Some of the exiled themselves were there, German, Austrian, and Italian. And more than forty different refugee relief organizations in America, France, and England had sent their own representatives, men and women who were already sad experts in the baffling hazards and heartbreak of their tasks.

A gavel rose and fell. To outward appearances this was like the beginning of a thousand other conventions, the room crowded to the walls with seated delegates, the main members seated at long tables, their notes and papers ready to their hands, goblets of water still untouched in front of them, ash trays waiting for use. But never before in man’s long history had so many of the nations of the world come voluntarily together for no other purpose but this one of dignity and kindness—to help the driven, to provide welcome for the lost and lonely.

As the low, quiet voice of the first speaker reached out into the room, many hearts beat harder, many eyes lighted with belief. Here it was at last, this concerted answer to the Haters and the Hunters.

It was Myron C. Taylor speaking, American chairman of the conference. He spoke of the new phenomenon of “human dumping.” “Millions of people today are actually or potentially without a country,” he said.
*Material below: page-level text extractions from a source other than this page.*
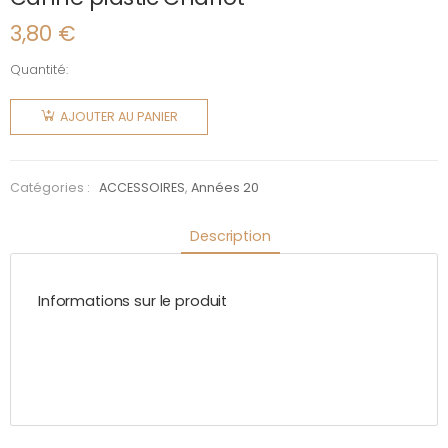
3,80
€
Quantité:
quantité
de
AJOUTER AU PANIER
Canne
plastic
Charlot
Catégories :
ACCESSOIRES
,
Années 20
Description
Informations sur le produit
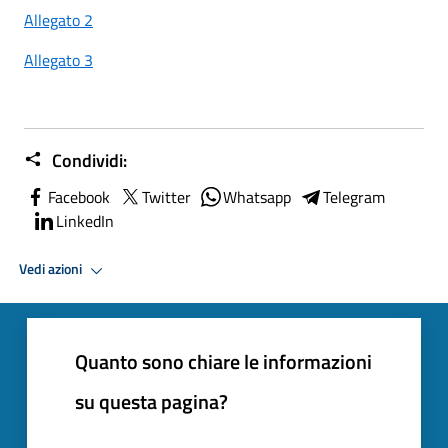
Allegato 2
Allegato 3
Condividi:
Facebook
Twitter
Whatsapp
Telegram
LinkedIn
Vedi azioni
Quanto sono chiare le informazioni
su questa pagina?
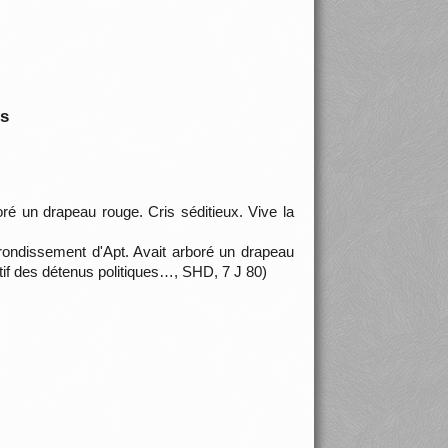
is
boré un drapeau rouge. Cris séditieux. Vive la
arrondissement d'Apt. Avait arboré un drapeau
atif des détenus politiques…, SHD, 7 J 80)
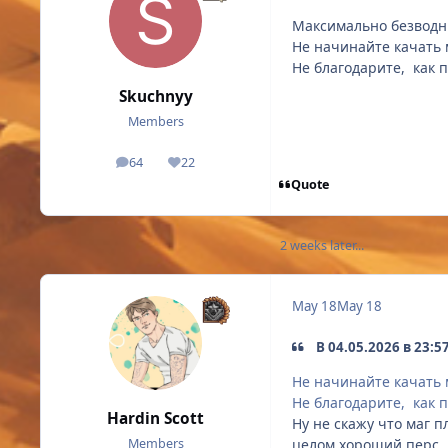
Максимально безводны
Не начинайте качать 
Не благодарите, как 
Skuchnyy
Members
64
22
posts
Reputation
Quote
2 weeks later...
May 18
May 18
В 04.05.2026 в 23:5
Не начинайте качать 
Не благодарите, как 
Hardin Scott
Ну не скажу что маг пл
целом хороший перс.
Members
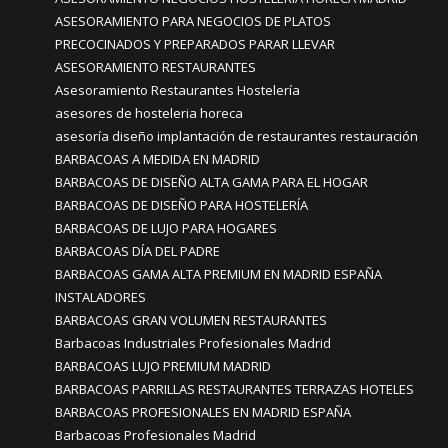
ASESORAMIENTO PARA NEGOCIOS DE PLATOS
PRECOCINADOS Y PREPARADOS PARAR LLEVAR
ASESORAMIENTO RESTAURANTES
Asesoramiento Restaurantes Hostelería
asesores de hosteleria horeca
asesoría diseño implantación de restaurantes restauración
BARBACOAS A MEDIDA EN MADRID
BARBACOAS DE DISEÑO ALTA GAMA PARA EL HOGAR
BARBACOAS DE DISEÑO PARA HOSTELERÍA
BARBACOAS DE LUJO PARA HOGARES
BARBACOAS DÍA DEL PADRE
BARBACOAS GAMA ALTA PREMIUM EN MADRID ESPAÑA
INSTALADORES
BARBACOAS GRAN VOLUMEN RESTAURANTES
Barbacoas Industriales Profesionales Madrid
BARBACOAS LUJO PREMIUM MADRID
BARBACOAS PARRILLAS RESTAURANTES TERRAZAS HOTELES
BARBACOAS PROFESIONALES EN MADRID ESPAÑA
Barbacoas Profesionales Madrid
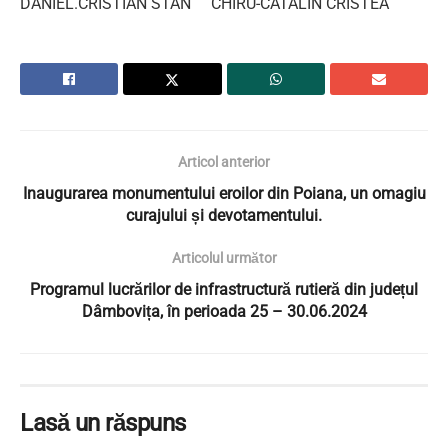
DANIEL.CRISTIAN STAN CHIRU-CATALIN CRISTEA
Articol anterior
Inaugurarea monumentului eroilor din Poiana, un omagiu
curajului și devotamentului.
Articolul următor
Programul lucrărilor de infrastructură rutieră din județul
Dâmbovița, în perioada 25 – 30.06.2024
Lasă un răspuns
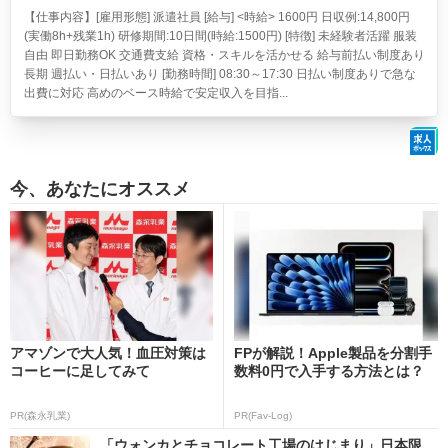
【仕事内容】[雇用形態] 派遣社員 [給与] <時給> 1600円 日収例:14,800円
(実働8h+残業1h) 研修期間:10日間(時給:1500円) [特徴] 未経験者活躍 服装
自由 即日勤務OK 交通費支給 資格・スキルを活かせる 給与前払い制度あり
長期 週払い・日払いあり [勤務時間] 08:30～17:30 日払い制度ありで急な
出費に対応 高めのベース時給で安定収入を目指...
今、あなたにオススメ
アマゾンで大人気！血圧対策は
FPが解説！Apple製品を分割手
コーヒーに足してみて
数料0円で入手する方法とは？
PR(森永乳業)
PR(Fav-Log)
「ウォンカとチョコレート工場のはじまり」日本限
“The problem is no longer one of private concern,” the quiet voice went on. “It is a problem for intergovernmental deliberation. If the present currents of migration are permitted to push anarchically upon receiving states and if some governments are to continue to toss large sections of their population lightly upon a distressed and unprepared world, then there is catastrophic human suffering ahead…”

“While…our ultimate objective should be to establish an organization which would concern itself with
all
refugees, wherever governmental intolerance shall have created a refugee problem—”

At this point, at this first statement of a far-flung and generous concept, some of Mr. Taylor’s listeners moved uneasily. Some of the British delegates glanced at each other, met the eyes of some of the French delegates, and hastily looked away. Those briefly meeting eyes clouded over with sudden wariness. But they cleared again as the calm voice finished out the sentence.

“—we may find that we shall be obliged on this occasion to focus our immediate attention upon the most pressing problem of political refugees, from Germany, including Austria…who desire to emigrate by reason of the treatment to which they are subjected on account of their political opinions, religious beliefs, or racial origins…”

He called for a permanent organization, with permanent collaboration from all member governments, with regular meetings at London, with a secretariat for administrative work. He proposed that ways be found to provide proper papers for refugees, who could not obtain visas and passports, he proposed that governments enter each other’s confidence completely on all facts and figures of their immigration problems. The United States would now admit the full quota of 27,370 Germans and Austrians each year.